LIKE 13 was another success, despite my involvement.
The speaker was James Lapping, well known in the world of Records Management and also on the terraces of Sutton where James and I had both been the previous evening to watch Kingstonian play.
For reasons unknown to me, the LIKE ladies asked me to chair the evening so the encounter in Sutton enabled us to agree the finer points of the schedule.
My reward for being chair for the evening was that I got to wear a LIKE badge, but not a t-shirt. And I had to give the badge back at the end of the evening!
I had crossed paths with James several times previously, e.g. at TFPL events, but had never heard him speak before and I had no real idea of what to expect. What we got was an exceptionally well argued and presented story on Records Management that ended with more questions than answers on how to cope in a world of emails, blogs, instant messages and tweets.
It's unfair to pull just a few gems out of the talk but I did take plenty of notes (forgetting I was meant to be chairing not participating) and this is some of them.
For most of the history of records they have been written on paper and kept in files. Innovations came in index systems, filing cabinets, folders and even paper but the underlying technology and processes remained unchanged.
Records begat Records Management, not the other way round.
Physical records (pieces of paper) demand to be filed as they occupy space in the office and have to be put somewhere.
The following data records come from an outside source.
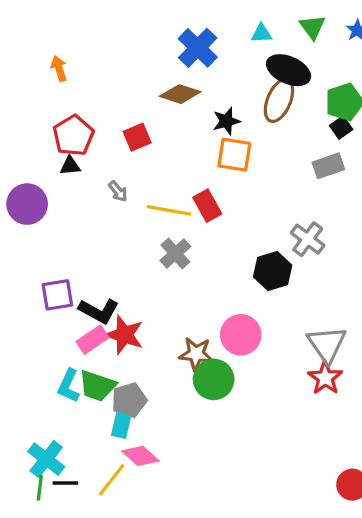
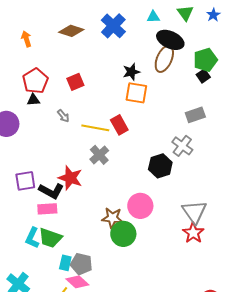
brown diamond: (180, 94) -> (71, 31), moved
gray rectangle: (328, 166) -> (195, 115), moved
red star: (124, 335) -> (70, 178), moved
pink rectangle: (92, 340) -> (47, 209), turned 30
gray pentagon: (129, 400) -> (81, 264), moved, turned 30

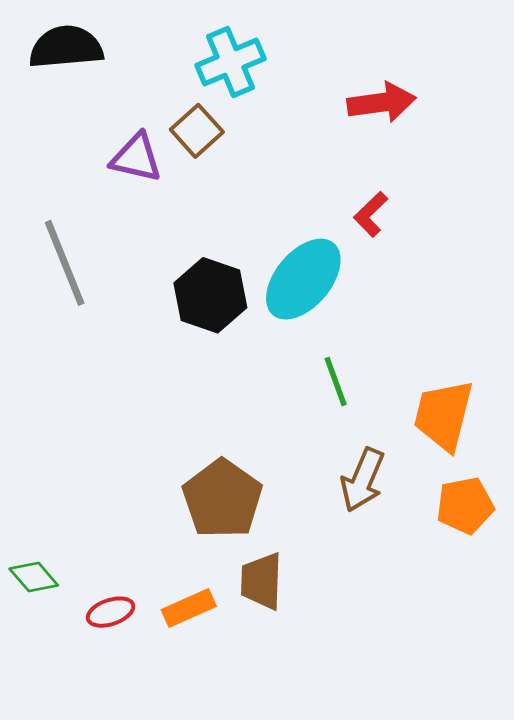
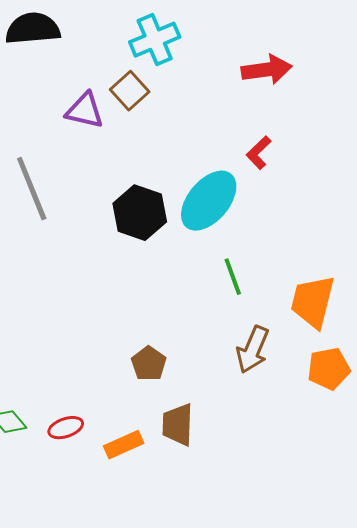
brown pentagon: (222, 499) -> (149, 364), size x0.6
red ellipse: (111, 612) -> (66, 428), moved

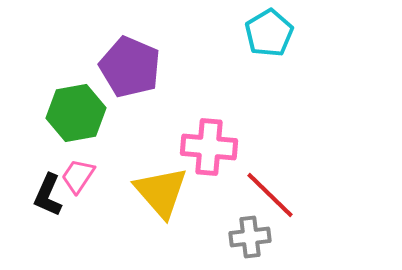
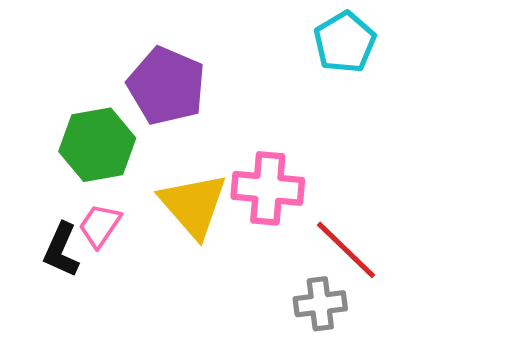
yellow triangle: (161, 192) -> (193, 205), moved

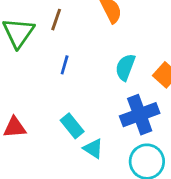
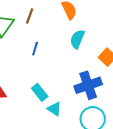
cyan semicircle: (125, 67) -> (77, 39), moved

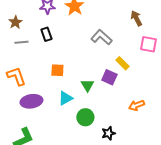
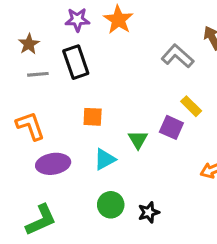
black rectangle: (46, 34) -> (76, 62), size x1.5
gray L-shape: (101, 37) -> (177, 56), moved
green circle: (85, 117) -> (111, 205), moved
black star: (108, 133) -> (149, 212), moved

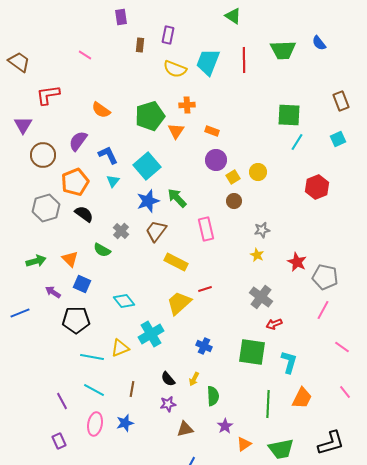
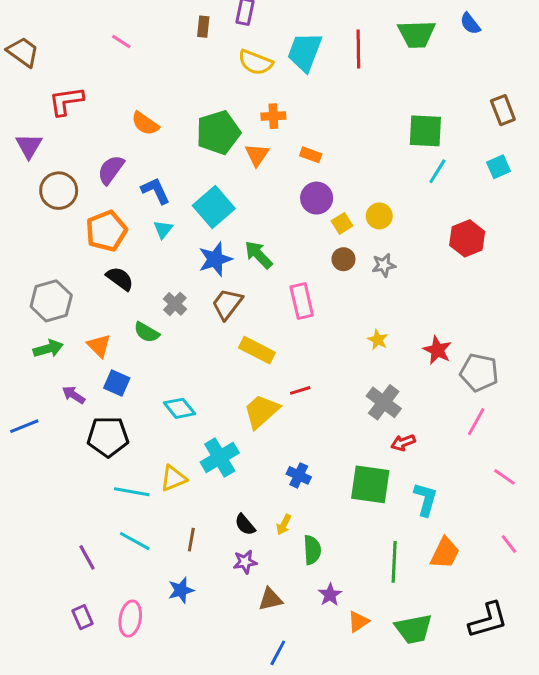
gray hexagon: (46, 208) -> (51, 301), moved
gray star: (262, 230) -> (384, 265), moved
pink ellipse: (95, 424) -> (130, 619), moved

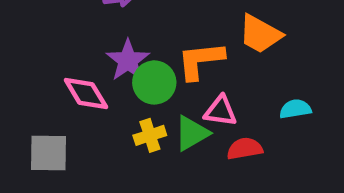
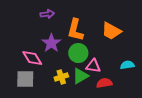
orange L-shape: (201, 60) -> (75, 30), moved, turned -70
green circle: (154, 82) -> (78, 53), moved
gray square: (48, 153) -> (25, 79), moved

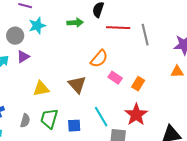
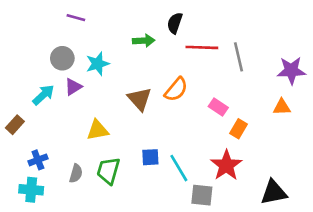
cyan star: (37, 26) -> (98, 64), moved
pink rectangle: (115, 78) -> (218, 107), moved
orange rectangle: (138, 84) -> (238, 129), moved
brown triangle: (77, 85) -> (140, 99), moved
blue square: (74, 126) -> (150, 157), moved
Electronic records are completely different and there is no point trying to treat them as if they were physical records (take note Microsoft!).
It's OK to spend a minute to correctly file a document that you spent a day writing but you are not going to do that for a tweet that took just a few seconds.
The vast increase in records of all sorts, from blogs to photos on sites like Flickr, are making history a lot firmer than it used to be even just a decade ago.
The underlying philosophy behind Records Management still stand, e.g. the need to keep and retrieve records, is still valid and we need to teach people the basics of this rather then letting each person develop their own individual methods.
James said a lot more than that and you can read a fuller version of his argument on his blog.
After the talk the social side of LIKE kicked in with food, more beer and more conversations that continued until quite late in the evening. That's why LIKE is my favourite KM event.